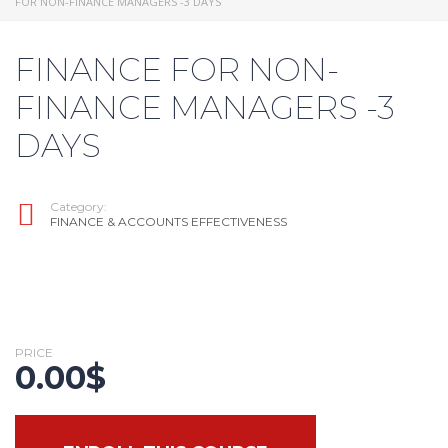
FOR NON-FINANCE MANAGERS -3 DAYS
FINANCE FOR NON-
FINANCE MANAGERS -3
DAYS
Category:
FINANCE & ACCOUNTS EFFECTIVENESS
PRICE
0.00
$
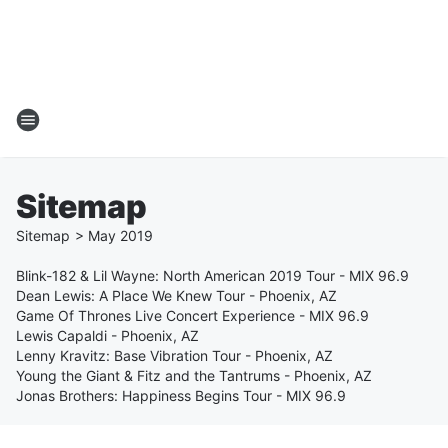
Sitemap
Sitemap
>
May
2019
Blink-182 & Lil Wayne: North American 2019 Tour - MIX 96.9
Dean Lewis: A Place We Knew Tour - Phoenix, AZ
Game Of Thrones Live Concert Experience - MIX 96.9
Lewis Capaldi - Phoenix, AZ
Lenny Kravitz: Base Vibration Tour - Phoenix, AZ
Young the Giant & Fitz and the Tantrums - Phoenix, AZ
Jonas Brothers: Happiness Begins Tour - MIX 96.9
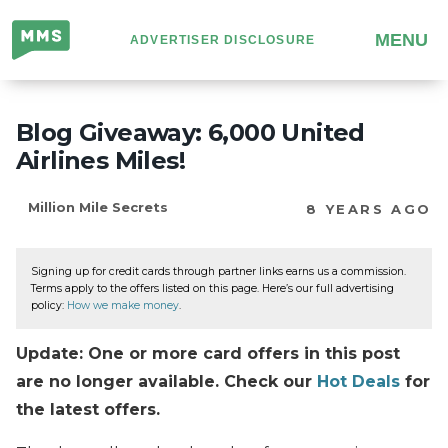
Million
MENU
ADVERTISER DISCLOSURE
Mile
Secrets
Blog Giveaway: 6,000 United
Airlines Miles!
Million Mile Secrets
8 YEARS AGO
Signing up for credit cards through partner links earns us a commission.
Terms apply to the offers listed on this page. Here’s our full advertising
policy:
How we make money
.
Update: One or more card offers in this post
are no longer available. Check our
Hot Deals
for
the latest offers.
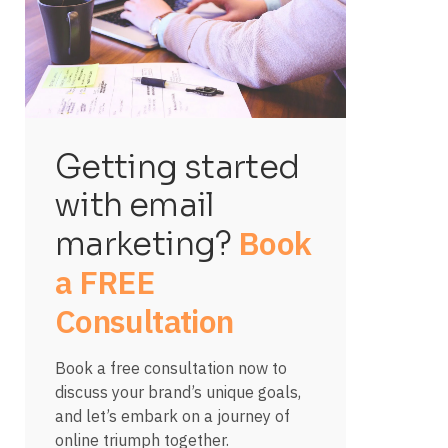
Getting started
with email
Book
marketing?
a FREE
Consultation
Book a free consultation now to
discuss your brand’s unique goals,
and let’s embark on a journey of
online triumph together.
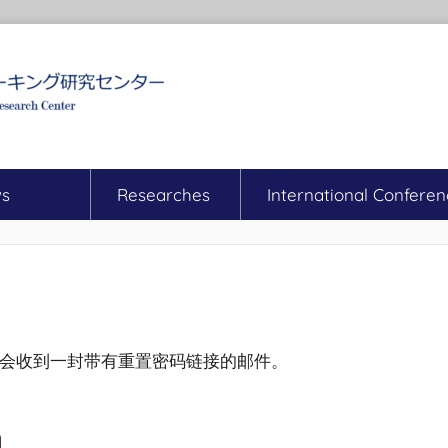
s
Researches
International Conferen
会收到一封带有重置密码链接的邮件。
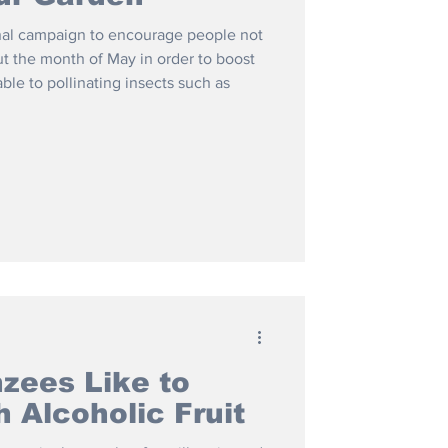
nal campaign to encourage people not
t the month of May in order to boost
able to pollinating insects such as
zees Like to
h Alcoholic Fruit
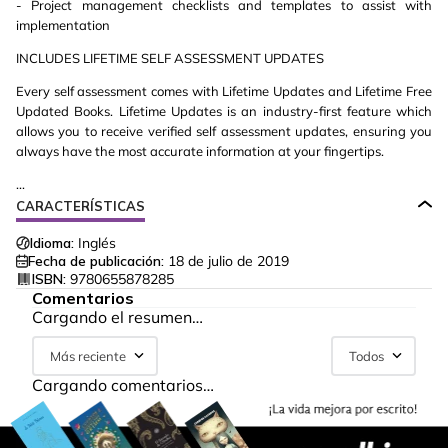
- Project management checklists and templates to assist with
implementation
INCLUDES LIFETIME SELF ASSESSMENT UPDATES
Every self assessment comes with Lifetime Updates and Lifetime Free
Updated Books. Lifetime Updates is an industry-first feature which
allows you to receive verified self assessment updates, ensuring you
always have the most accurate information at your fingertips.
...
CARACTERÍSTICAS
Idioma:
Inglés
Fecha de publicación:
18 de julio de 2019
ISBN:
9780655878285
Comentarios
Cargando el resumen…
Más reciente
Todos
Cargando comentarios…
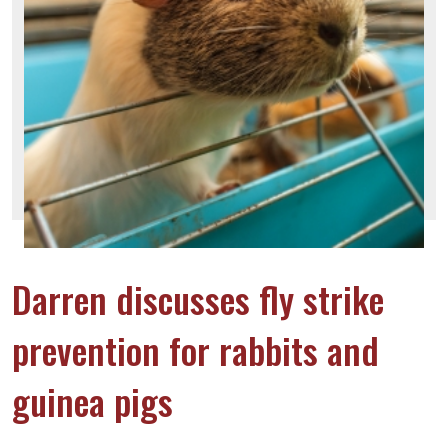
Darren discusses fly strike
prevention for rabbits and
guinea pigs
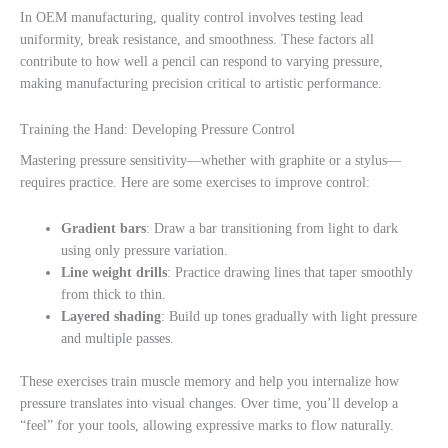
In OEM manufacturing, quality control involves testing lead
uniformity, break resistance, and smoothness. These factors all
contribute to how well a pencil can respond to varying pressure,
making manufacturing precision critical to artistic performance.
Training the Hand: Developing Pressure Control
Mastering pressure sensitivity—whether with graphite or a stylus—
requires practice. Here are some exercises to improve control:
Gradient bars
: Draw a bar transitioning from light to dark
using only pressure variation.
Line weight drills
: Practice drawing lines that taper smoothly
from thick to thin.
Layered shading
: Build up tones gradually with light pressure
and multiple passes.
These exercises train muscle memory and help you internalize how
pressure translates into visual changes. Over time, you’ll develop a
“feel” for your tools, allowing expressive marks to flow naturally.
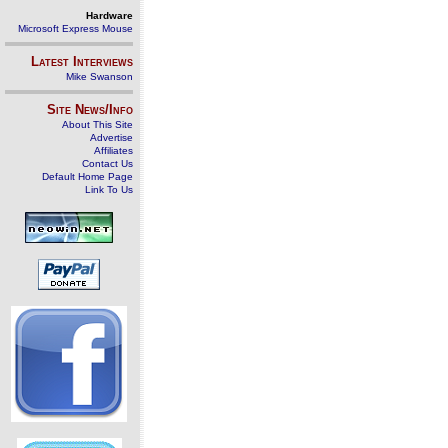
Hardware
Microsoft Express Mouse
Latest Interviews
Mike Swanson
Site News/Info
About This Site
Advertise
Affiliates
Contact Us
Default Home Page
Link To Us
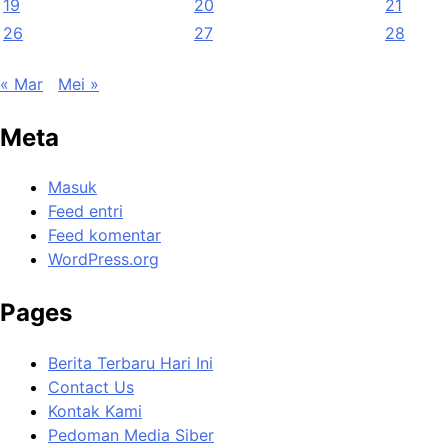
19
20
21
26
27
28
« Mar
Mei »
Meta
Masuk
Feed entri
Feed komentar
WordPress.org
Pages
Berita Terbaru Hari Ini
Contact Us
Kontak Kami
Pedoman Media Siber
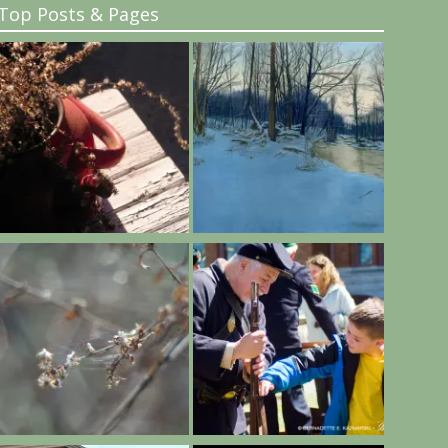
Top Posts & Pages
..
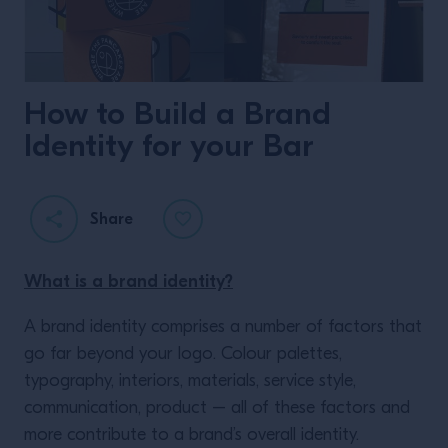
How to Build a Brand
Identity for your Bar
Share
What is a brand identity?
A brand identity comprises a number of factors that
go far beyond your logo. Colour palettes,
typography, interiors, materials, service style,
communication, product – all of these factors and
more contribute to a brand’s overall identity.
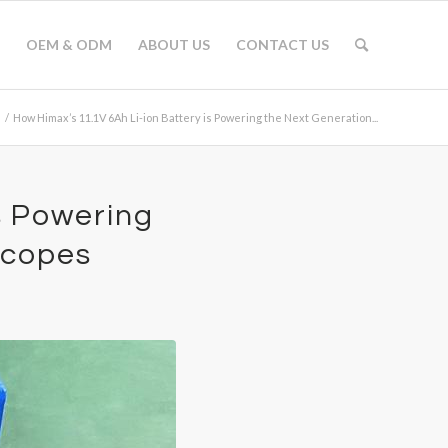
OEM & ODM
ABOUT US
CONTACT US
/
How Himax’s 11.1V 6Ah Li-ion Battery is Powering the Next Generation...
s Powering
scopes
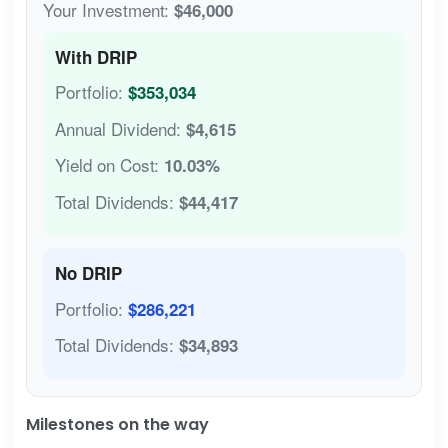
Your Investment:
$46,000
With DRIP
Portfolio:
$353,034
Annual Dividend:
$4,615
Yield on Cost:
10.03%
Total Dividends:
$44,417
No DRIP
Portfolio:
$286,221
Total Dividends:
$34,893
Milestones on the way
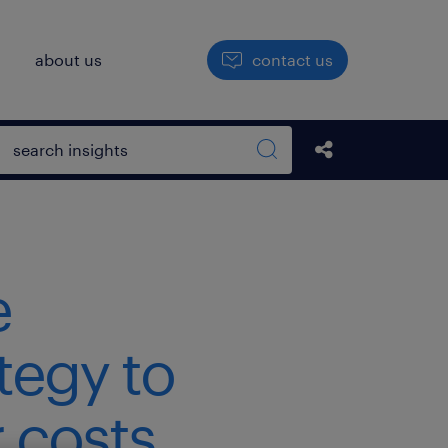
h
about us
contact us
Open search box
Share this Pos
Search sitewide
e
tegy to
 costs.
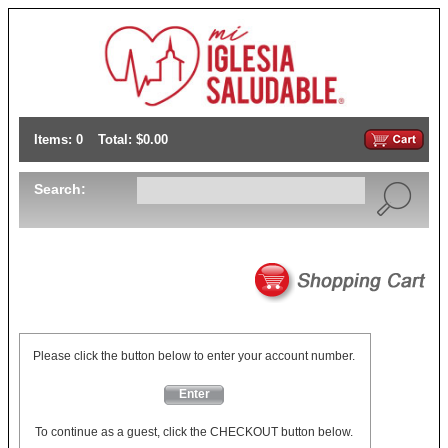
Items: 0
Total: $0.00
Search:
Please click the button below to enter your account number.
Enter
To continue as a guest, click the CHECKOUT button below.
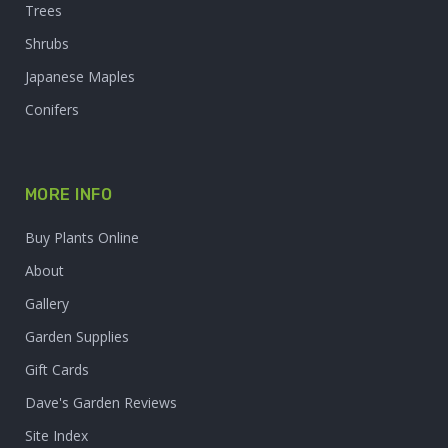
Trees
Shrubs
Japanese Maples
Conifers
MORE INFO
Buy Plants Online
About
Gallery
Garden Supplies
Gift Cards
Dave's Garden Reviews
Site Index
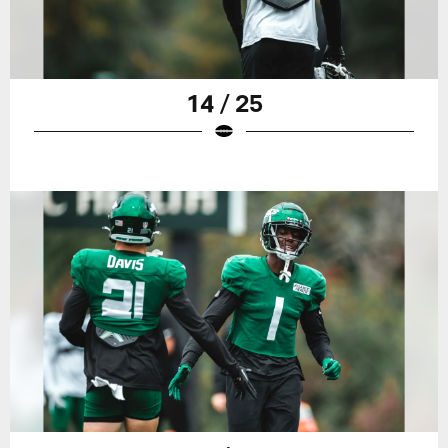
14 / 25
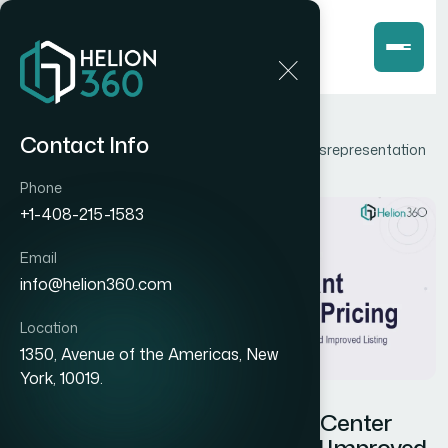
Home
Blog
Contact Info
How I Fixed Google Merchant Center Pricing Misrepresentation
and Improved Listing Accuracy
Phone
+1-408-215-1583
Email
info@helion360.com
Location
1350, Avenue of the Americas, New
York, 10019.
How I Fixed Google Merchant Center
Pricing Misrepresentation and Improved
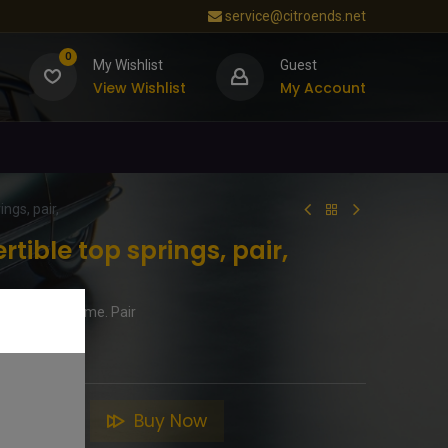
service@citroends.net
0
My Wishlist
Guest
View Wishlist
My Account
ngs, pair,
tible top springs, pair,
 for hood frame. Pair
to Cart
Buy Now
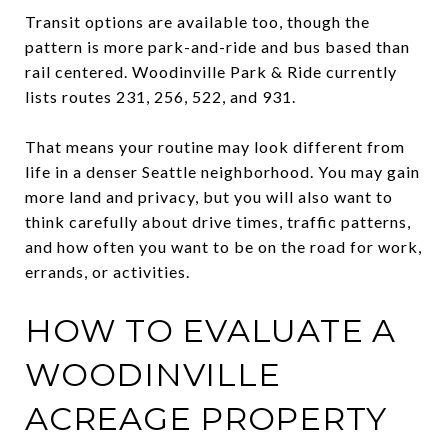
Transit options are available too, though the
pattern is more park-and-ride and bus based than
rail centered. Woodinville Park & Ride currently
lists routes 231, 256, 522, and 931.
That means your routine may look different from
life in a denser Seattle neighborhood. You may gain
more land and privacy, but you will also want to
think carefully about drive times, traffic patterns,
and how often you want to be on the road for work,
errands, or activities.
HOW TO EVALUATE A
WOODINVILLE
ACREAGE PROPERTY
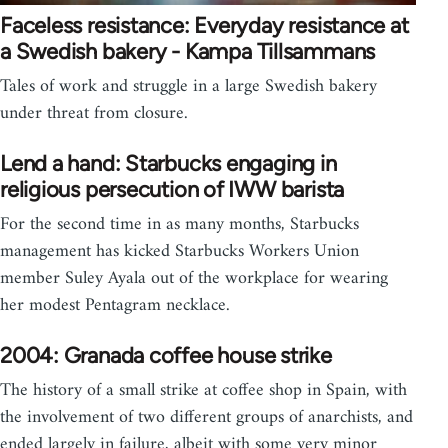
Faceless resistance: Everyday resistance at
a Swedish bakery - Kampa Tillsammans
Tales of work and struggle in a large Swedish bakery
under threat from closure.
Lend a hand: Starbucks engaging in
religious persecution of IWW barista
For the second time in as many months, Starbucks
management has kicked Starbucks Workers Union
member Suley Ayala out of the workplace for wearing
her modest Pentagram necklace.
2004: Granada coffee house strike
The history of a small strike at coffee shop in Spain, with
the involvement of two different groups of anarchists, and
ended largely in failure, albeit with some very minor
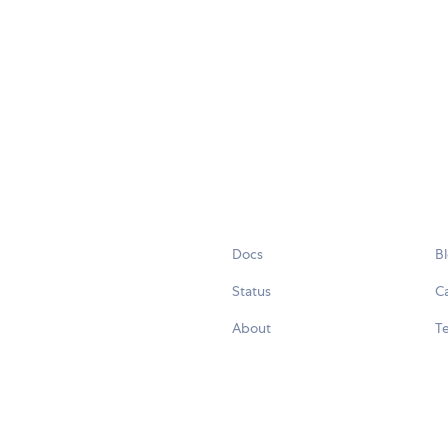
Docs
B
Status
C
About
Te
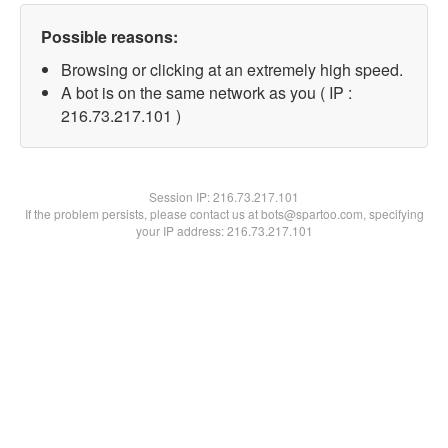
Possible reasons:
Browsing or clicking at an extremely high speed.
A bot is on the same network as you ( IP :
216.73.217.101 )
Session IP:
216.73.217.101
If the problem persists, please contact us at bots@spartoo.com, specifying
your IP address: 216.73.217.101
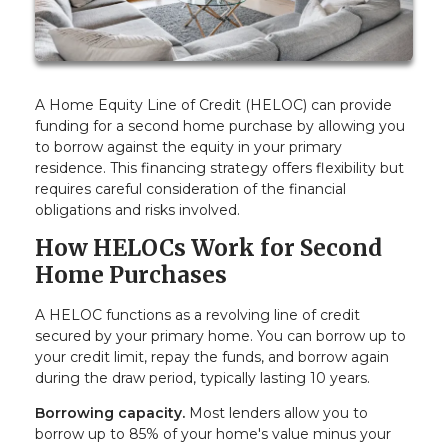
A Home Equity Line of Credit (HELOC) can provide
funding for a second home purchase by allowing you
to borrow against the equity in your primary
residence. This financing strategy offers flexibility but
requires careful consideration of the financial
obligations and risks involved.
How HELOCs Work for Second
Home Purchases
A HELOC functions as a revolving line of credit
secured by your primary home. You can borrow up to
your credit limit, repay the funds, and borrow again
during the draw period, typically lasting 10 years.
Borrowing capacity.
Most lenders allow you to
borrow up to 85% of your home's value minus your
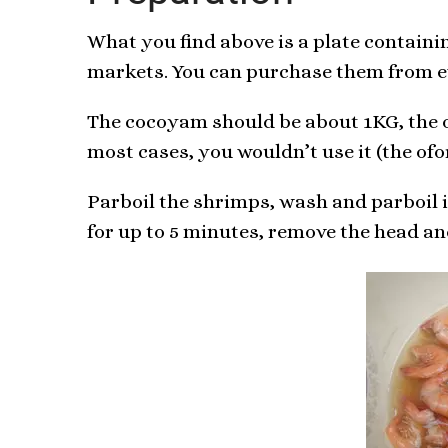
What you find above is a plate containi
markets. You can purchase them from ev
The cocoyam should be about 1KG, the of
most cases, you wouldn’t use it (the ofo
Parboil the shrimps, wash and parboil in
for up to 5 minutes, remove the head and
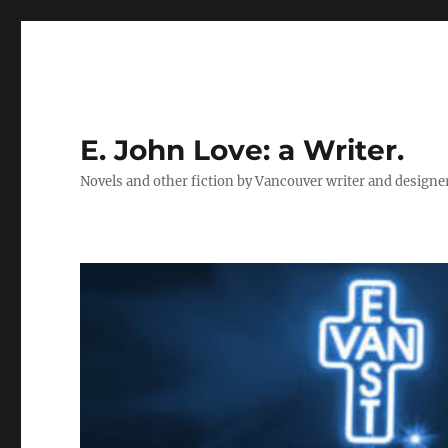
E. John Love: a Writer.
Novels and other fiction by Vancouver writer and designe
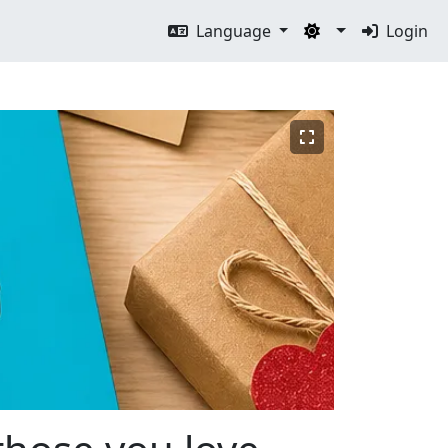
Language
Login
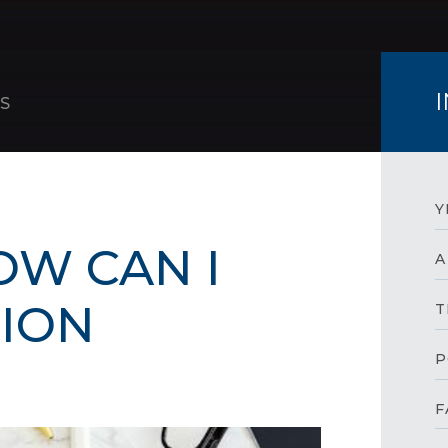
S
Y
OW CAN I
A
SION
T
P
F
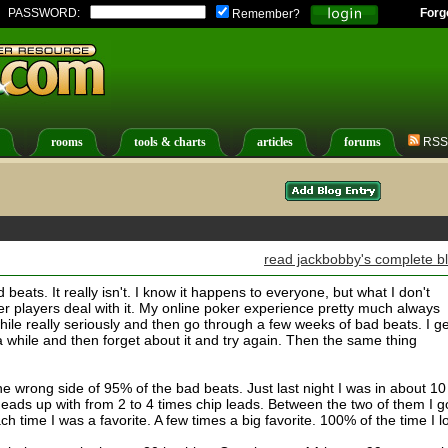
PASSWORD:
Forg
Remember?
rooms
tools & charts
articles
forums
RSS
read jackbobby's complete b
 beats. It really isn't. I know it happens to everyone, but what I don't
er players deal with it. My online poker experience pretty much always
 while really seriously and then go through a few weeks of bad beats. I ge
a while and then forget about it and try again. Then the same thing
 wrong side of 95% of the bad beats. Just last night I was in about 10
eads up with from 2 to 4 times chip leads. Between the two of them I g
 time I was a favorite. A few times a big favorite. 100% of the time I lo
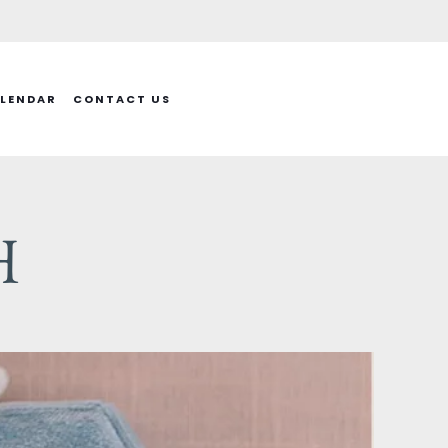
LENDAR
CONTACT US
H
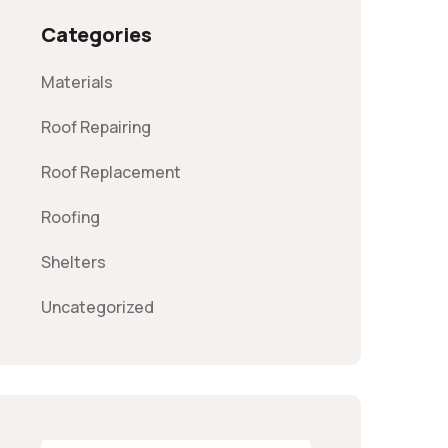
Categories
Materials
Roof Repairing
Roof Replacement
Roofing
Shelters
Uncategorized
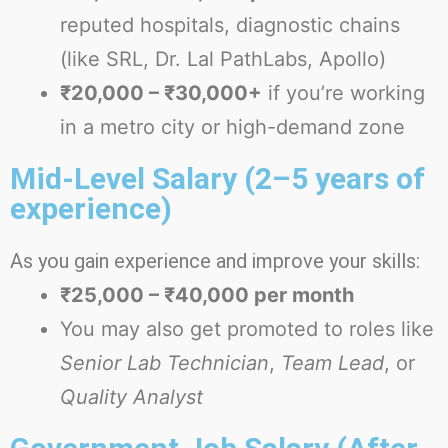
reputed hospitals, diagnostic chains
(like SRL, Dr. Lal PathLabs, Apollo)
₹20,000 – ₹30,000+
if you’re working
in a metro city or high-demand zone
Mid-Level Salary (2–5 years of
experience)
As you gain experience and improve your skills:
₹25,000 – ₹40,000 per month
You may also get promoted to roles like
Senior Lab Technician
,
Team Lead
, or
Quality Analyst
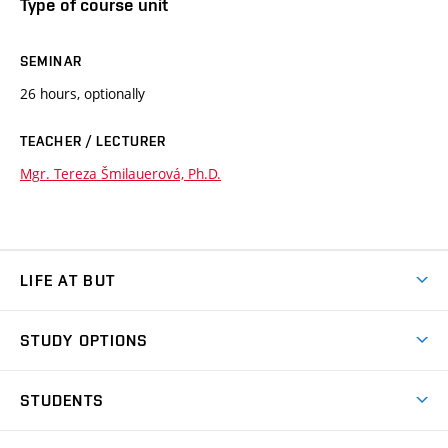
Type of course unit
SEMINAR
26 hours, optionally
TEACHER / LECTURER
Mgr. Tereza Šmilauerová, Ph.D.
LIFE AT BUT
BUT Ambience
STUDY OPTIONS
Spaces
Join BUT
Dormitories
STUDENTS
Short-term studies
Refectories
Courses
Study Regulations
Going Abroad
Scholarships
━━━━━━
Exercise requirements:
The required answer is the exact run of lines above starting at the line with "making manufacturing precision" and ending at the line with "Gradient bars", with both ends present.

Your solution:
making manufacturing precision critical to artistic performance.
Training the Hand: Developing Pressure Control
Mastering pressure sensitivity—whether with graphite or a stylus—
requires practice. Here are some exercises to improve control:
Gradient bars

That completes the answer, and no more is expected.